Fifty-eight thousand Americans and 3 million Vietnamese died during the American phase of the Vietnam War.

Henry Kissinger was national security adviser to former President Gerald Ford as Americans pulled out of Saigon and left thousands of South Vietnamese allies to be killed or tortured. He contends that the fear of casualties has tied succeeding administrations' hands in foreign policy.

U.S. tolerance of Iraq's ejection of U.N. arms inspectors in the wake of the Persian Gulf War and the 78-day U.S. bombing of Yugoslavia last year both reflect Vietnam, Kissinger argues.
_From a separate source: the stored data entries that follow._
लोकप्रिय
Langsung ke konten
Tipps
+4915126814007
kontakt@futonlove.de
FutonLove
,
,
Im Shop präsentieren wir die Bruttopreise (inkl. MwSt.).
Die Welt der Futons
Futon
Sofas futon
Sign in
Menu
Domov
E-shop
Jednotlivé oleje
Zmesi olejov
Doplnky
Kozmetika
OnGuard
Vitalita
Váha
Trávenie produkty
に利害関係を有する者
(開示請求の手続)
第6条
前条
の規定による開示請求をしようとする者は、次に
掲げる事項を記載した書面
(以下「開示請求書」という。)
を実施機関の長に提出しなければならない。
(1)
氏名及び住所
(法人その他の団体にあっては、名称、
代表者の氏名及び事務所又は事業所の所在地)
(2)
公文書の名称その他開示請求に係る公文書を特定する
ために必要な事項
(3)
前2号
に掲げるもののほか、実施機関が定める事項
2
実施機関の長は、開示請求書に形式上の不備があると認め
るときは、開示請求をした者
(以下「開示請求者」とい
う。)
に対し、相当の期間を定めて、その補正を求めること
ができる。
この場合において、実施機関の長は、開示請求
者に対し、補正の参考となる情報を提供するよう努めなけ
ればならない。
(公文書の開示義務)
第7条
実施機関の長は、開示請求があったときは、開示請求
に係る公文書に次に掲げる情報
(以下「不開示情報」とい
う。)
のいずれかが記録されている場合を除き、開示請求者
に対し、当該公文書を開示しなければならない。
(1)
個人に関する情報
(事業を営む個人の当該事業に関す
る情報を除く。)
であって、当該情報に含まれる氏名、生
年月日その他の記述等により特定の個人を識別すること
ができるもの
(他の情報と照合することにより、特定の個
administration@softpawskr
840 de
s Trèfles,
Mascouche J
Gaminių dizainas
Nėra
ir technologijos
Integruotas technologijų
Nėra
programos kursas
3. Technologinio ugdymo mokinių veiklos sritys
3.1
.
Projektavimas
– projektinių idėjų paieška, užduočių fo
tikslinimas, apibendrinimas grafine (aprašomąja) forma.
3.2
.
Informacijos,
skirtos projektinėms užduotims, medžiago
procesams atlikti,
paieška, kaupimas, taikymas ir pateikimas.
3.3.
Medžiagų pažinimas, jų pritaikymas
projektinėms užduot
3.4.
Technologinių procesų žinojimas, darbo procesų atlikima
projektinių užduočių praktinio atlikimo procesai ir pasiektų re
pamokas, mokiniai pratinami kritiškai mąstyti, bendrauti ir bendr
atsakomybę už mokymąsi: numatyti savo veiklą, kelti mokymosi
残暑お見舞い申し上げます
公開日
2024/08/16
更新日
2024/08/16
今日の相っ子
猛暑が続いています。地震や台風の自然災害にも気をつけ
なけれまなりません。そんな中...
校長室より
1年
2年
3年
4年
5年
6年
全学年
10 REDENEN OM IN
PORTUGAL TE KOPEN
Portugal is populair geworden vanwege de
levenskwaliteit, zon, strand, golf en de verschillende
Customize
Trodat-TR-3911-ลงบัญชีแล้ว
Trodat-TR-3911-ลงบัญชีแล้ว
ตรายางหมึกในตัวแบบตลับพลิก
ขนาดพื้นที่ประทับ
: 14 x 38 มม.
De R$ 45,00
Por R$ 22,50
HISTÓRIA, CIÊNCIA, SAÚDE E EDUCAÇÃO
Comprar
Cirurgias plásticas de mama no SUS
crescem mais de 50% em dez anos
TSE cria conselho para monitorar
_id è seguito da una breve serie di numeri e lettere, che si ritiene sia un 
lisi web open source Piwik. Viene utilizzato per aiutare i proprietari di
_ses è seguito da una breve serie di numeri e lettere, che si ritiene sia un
"In each case, the conduct of operations was undertaken with a reluctance to accept casualties that ultimately conveyed to the American public, and to our adversaries, the absence of any vital interest," he wrote in Newsweek. "Yet paradoxically, the fear of domestic convulsions and ambivalence about the decisive use of American power end up making crises more frequent and more difficult to resolve. That is perhaps why the Clinton administration has been drawn into more inconclusive military operations than any previous administration."



Princeton University politics professor Fred Greenstein, author of "The Presidential Difference," a new book on presidential leadership, documented that Hubert Humphrey, while Lyndon Johnson's vice president, tried repeatedly to keep Johnson from getting militarily involved in Vietnam, preferring a diplomatic solution. Johnson responded by barring Humphrey from meetings about Vietnam.
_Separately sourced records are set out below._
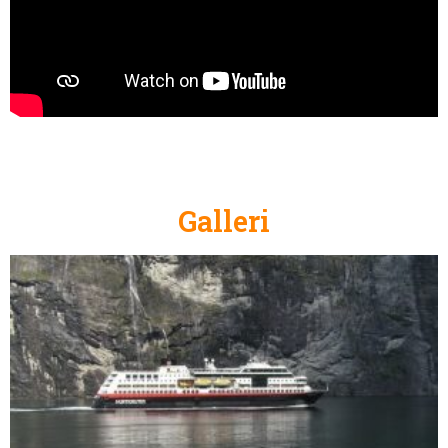
Galleri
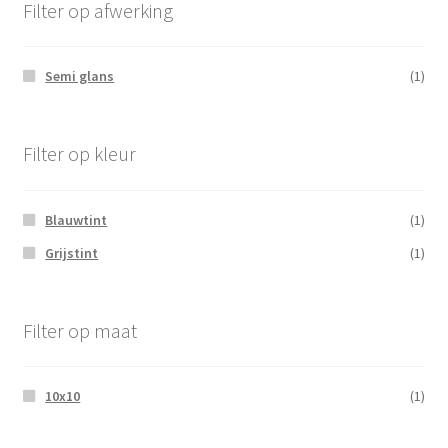
Filter op afwerking
Semi glans
(1)
Filter op kleur
Blauwtint
(1)
Grijstint
(1)
Filter op maat
10x10
(1)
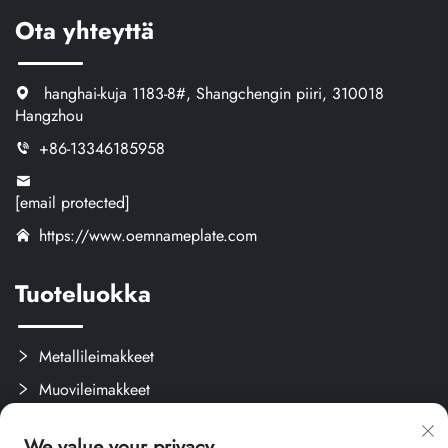
Ota yhteyttä
hanghai-kuja 1183-8#, Shangchengin piiri, 310018
Hangzhou
+86-13346185958
[email protected]
https://www.oemnameplate.com
Tuoteluokka
Metallileimakkeet
Muovileimakkeet
Tarrat ja Etiketit
We value your privacy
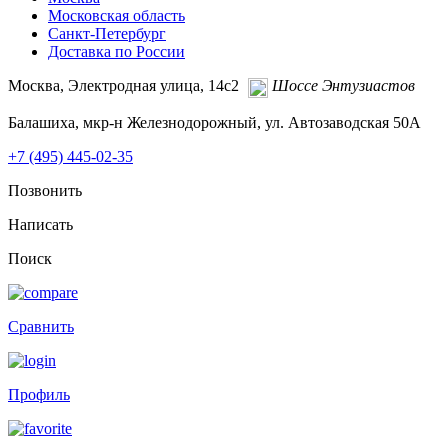
Московская область
Санкт-Петербург
Доставка по России
Москва, Электродная улица, 14с2
Шоссе Энтузиастов
Балашиха, мкр-н Железнодорожный, ул. Автозаводская 50А
+7 (495)
445-02-35
Позвонить
Написать
Поиск
Сравнить
Профиль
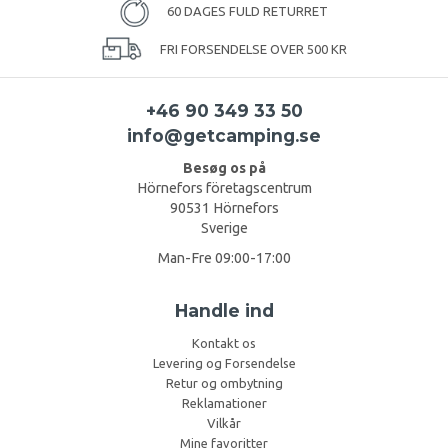
60 DAGES FULD RETURRET
FRI FORSENDELSE OVER 500 KR
+46 90 349 33 50
info@getcamping.se
Besøg os på
Hörnefors företagscentrum
90531 Hörnefors
Sverige
Man-Fre 09:00-17:00
Handle ind
Kontakt os
Levering og Forsendelse
Retur og ombytning
Reklamationer
Vilkår
Mine favoritter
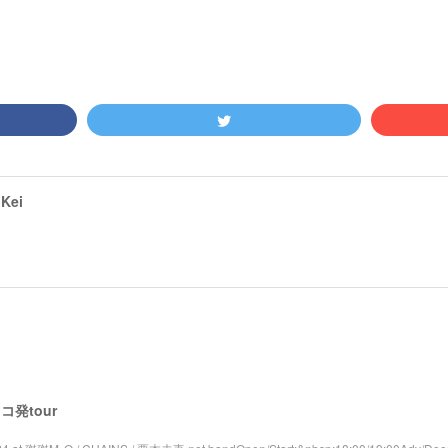
Kei
 レコ発tour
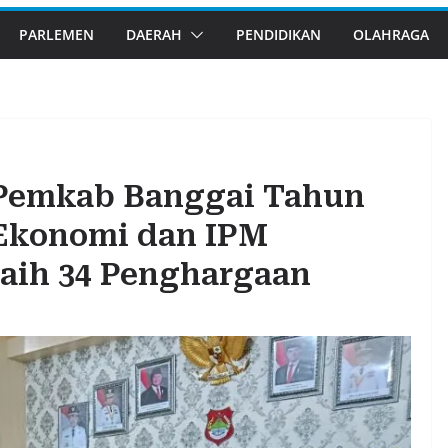
PARLEMEN
DAERAH
PENDIDIKAN
OLAHRAGA
a Pemkab Banggai Tahun
Ekonomi dan IPM
aih 34 Penghargaan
Robert McNamara, defense secretary during the Johnson administration, argued passionately that if all of Vietnam became a communist bulwark, the rest of Southeast Asia would be swept by a communist tide, like dominoes. Now, he says, "We were wrong."

Humphrey's argument--and that of thousands of peace demonstrators--was that there was no overriding U.S. strategic interest in pursuing a war in Vietnam. Humphrey argued that unless the U.S. public was prepared for war and supported it, the outcome would be disaster.

In the wake of the consuming uproar over the unpopular Vietnam War, former President George Bush, when he decided to turn back Iraq's occupation of Kuwait, sought to prepare the public before undertaking war in the Persian Gulf. Bush and national security adviser Brent Scowcroft, who had served under Kissinger and attended most crucial meetings during the fateful withdrawal from Saigon, made the Iraq issue an emotional one. They vilified Saddam Hussein and warned of the risk to oil supplies vital to the United States. They sought and achieved clear congressional approval for military action.



In February 1994, nearly 20 years after the fall of Saigon, Clinton ended the economic embargo against Vietnam. In July 1995, he restored diplomatic relations.

Clinton was supported by Sen. John McCain, R-Ariz., whom the North Vietnamese had held captive as a prisoner of war for 51/2 years. In a trip back to Vietnam last week, McCain said he had no bitterness toward the country or its people, except for the brutality of his captors.

Winston Lord, a former State Department official and ambassador to China, said after relations with Vietnam were normalized: "Asia is a very dynamic region. We have tremendous security and economic interests in the region. We think one of the benefits of this move will be to forward those interests."

State Department officials, arguing for permanent trade relations with China, say Vietnam offers a lesson in reconciliation. Since 1995, more remains of MIAs have been returned to the United States, as trade, tourism and goodwill have grown between the two countries. The communist regime maintains tight political control, but people are freer to speak out and make personal choices.

The military has largely accepted the argument. In 1995, when relations with Vietnam were normalized, the Joint Chiefs of Staff voted unanimously in favor, despite vivid memories of the war's carnage.

On the other hand, Pentagon officials were the most reluctant to go into Bosnia and Kosovo, where U.S. troops serve as peacekeepers.

At the moment there is no broad-based call to bring home the troops. But then there was no hue and cry to return troops from Somalia until Americans were killed and one serviceman was dragged through the streets of Mogadishu.